Roofs
[ru:fs]
Examples
- The roofs fell away from the castle on the hill. Ernest Hemingway. A Farewell To Arms.
- They were of darkened red brick, brittle, with dark slate roofs. D. H. Lawrence. Women in Love .
- Outside the sun was up over the roofs and I could see the points of the cathedral with the sunlight on them. Ernest Hemingway. A Farewell To Arms.
- Over the shrubs, before her, were the pale roofs and tower of the old church. D. H. Lawrence. Women in Love .
- There were the piles of city roofs and chimneys, more free from smoke than on week-days; and there were the distant masts and steeples. Charles Dickens. Little Dorrit.
- He would be used to climbing, and his head wouldn't fail him on the roofs of the houses. Wilkie Collins. The Moonstone.
- The swallows circled around and I watched them and the night-hawks flying above the roofs and drank the Cinzano. Ernest Hemingway. A Farewell To Arms.
- They were put up cheaply, as I used the roofs of houses, just as the Western Union did. Frank Lewis Dyer. Edison, His Life and Inventions.
- The farmhouses were my delight, with thatched roofs, ivy up to the eaves, latticed windows, and stout women with rosy children at the doors. Louisa May Alcott. Little Women.
- The girls descended between the houses with slate roofs and blackish brick walls. D. H. Lawrence. Women in Love .
- This in time makes the immense columns, many of them thousands of tons in weight, which serve to support the roofs over the vast chambers. Ulysses S. Grant. Personal Memoirs of U. S. Grant.
- I looked out over the tiled roofs and saw white clouds and the sky very blue. Ernest Hemingway. A Farewell To Arms.

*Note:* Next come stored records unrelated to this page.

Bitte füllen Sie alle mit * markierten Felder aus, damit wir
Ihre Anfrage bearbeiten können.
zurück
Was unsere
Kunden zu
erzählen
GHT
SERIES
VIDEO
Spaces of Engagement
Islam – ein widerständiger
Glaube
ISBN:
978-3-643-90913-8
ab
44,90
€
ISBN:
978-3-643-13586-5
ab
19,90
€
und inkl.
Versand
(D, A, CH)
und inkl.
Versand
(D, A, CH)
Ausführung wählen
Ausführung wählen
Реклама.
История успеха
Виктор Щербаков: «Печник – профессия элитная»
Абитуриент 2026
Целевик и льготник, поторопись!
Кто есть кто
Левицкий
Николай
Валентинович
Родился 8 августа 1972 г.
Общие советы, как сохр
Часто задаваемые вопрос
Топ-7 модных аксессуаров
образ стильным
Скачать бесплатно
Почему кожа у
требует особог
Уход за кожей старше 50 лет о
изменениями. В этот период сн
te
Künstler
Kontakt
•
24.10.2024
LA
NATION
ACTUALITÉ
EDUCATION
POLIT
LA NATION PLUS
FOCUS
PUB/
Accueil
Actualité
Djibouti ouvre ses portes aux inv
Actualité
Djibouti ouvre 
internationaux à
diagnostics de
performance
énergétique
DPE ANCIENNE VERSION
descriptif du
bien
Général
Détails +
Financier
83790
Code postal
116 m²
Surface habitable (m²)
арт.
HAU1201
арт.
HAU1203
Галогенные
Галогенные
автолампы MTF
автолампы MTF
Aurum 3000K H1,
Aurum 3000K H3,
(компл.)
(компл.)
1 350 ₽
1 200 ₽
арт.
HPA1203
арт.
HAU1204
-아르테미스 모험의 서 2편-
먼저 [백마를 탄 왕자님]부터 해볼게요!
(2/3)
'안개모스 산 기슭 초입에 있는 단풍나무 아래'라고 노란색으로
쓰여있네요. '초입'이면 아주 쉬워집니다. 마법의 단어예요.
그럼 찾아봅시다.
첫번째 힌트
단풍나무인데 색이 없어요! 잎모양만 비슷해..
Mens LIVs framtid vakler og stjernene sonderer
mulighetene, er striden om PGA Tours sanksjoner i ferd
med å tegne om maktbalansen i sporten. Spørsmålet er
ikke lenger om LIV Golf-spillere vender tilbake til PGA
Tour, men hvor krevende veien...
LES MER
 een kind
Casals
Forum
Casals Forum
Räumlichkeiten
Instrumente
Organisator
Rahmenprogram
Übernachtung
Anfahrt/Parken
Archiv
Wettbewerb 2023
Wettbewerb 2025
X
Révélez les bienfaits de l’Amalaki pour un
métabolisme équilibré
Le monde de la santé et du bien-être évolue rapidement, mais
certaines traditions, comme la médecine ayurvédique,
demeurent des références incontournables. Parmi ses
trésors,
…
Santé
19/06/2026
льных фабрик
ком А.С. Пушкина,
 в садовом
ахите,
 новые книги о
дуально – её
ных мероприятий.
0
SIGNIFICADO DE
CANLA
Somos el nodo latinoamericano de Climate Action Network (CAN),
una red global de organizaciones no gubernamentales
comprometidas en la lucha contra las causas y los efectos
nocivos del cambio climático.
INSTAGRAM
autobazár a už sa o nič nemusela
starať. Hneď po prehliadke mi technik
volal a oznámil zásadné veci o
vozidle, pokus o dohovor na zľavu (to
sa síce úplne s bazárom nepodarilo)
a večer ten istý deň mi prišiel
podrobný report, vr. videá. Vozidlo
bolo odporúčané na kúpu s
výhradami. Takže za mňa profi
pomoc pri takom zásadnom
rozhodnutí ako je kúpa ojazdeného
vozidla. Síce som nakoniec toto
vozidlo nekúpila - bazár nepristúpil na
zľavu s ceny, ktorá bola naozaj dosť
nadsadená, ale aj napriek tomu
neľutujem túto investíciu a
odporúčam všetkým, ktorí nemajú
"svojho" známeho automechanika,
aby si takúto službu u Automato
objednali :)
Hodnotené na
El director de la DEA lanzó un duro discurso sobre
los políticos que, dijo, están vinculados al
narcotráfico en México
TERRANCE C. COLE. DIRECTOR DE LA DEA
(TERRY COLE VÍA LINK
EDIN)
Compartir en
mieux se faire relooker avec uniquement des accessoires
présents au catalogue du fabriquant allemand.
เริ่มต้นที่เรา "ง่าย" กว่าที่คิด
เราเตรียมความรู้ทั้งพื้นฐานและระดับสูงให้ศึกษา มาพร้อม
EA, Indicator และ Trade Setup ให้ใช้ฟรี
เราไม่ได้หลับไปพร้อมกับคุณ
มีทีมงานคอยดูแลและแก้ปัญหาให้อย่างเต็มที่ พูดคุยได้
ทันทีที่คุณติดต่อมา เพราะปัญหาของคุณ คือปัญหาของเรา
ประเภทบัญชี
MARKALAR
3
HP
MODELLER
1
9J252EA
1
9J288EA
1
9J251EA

- The windows of the room were open, and looked southward, and a dull distant sound came over the sun-lighted roofs from that direction. William Makepeace Thackeray. Vanity Fair.
- We had a telephone line running across the roofs to the basement of the building. Frank Lewis Dyer. Edison, His Life and Inventions.
- They are well protected by substantially built roofs and side walls so that the animals are not exposed to the weather at any time of the year. Various. The Wonder Book of Knowledge.
- That night a bat flew into the room through the open door that led onto the balcony and through which we watched the night over the roofs of the town. Ernest Hemingway. A Farewell To Arms.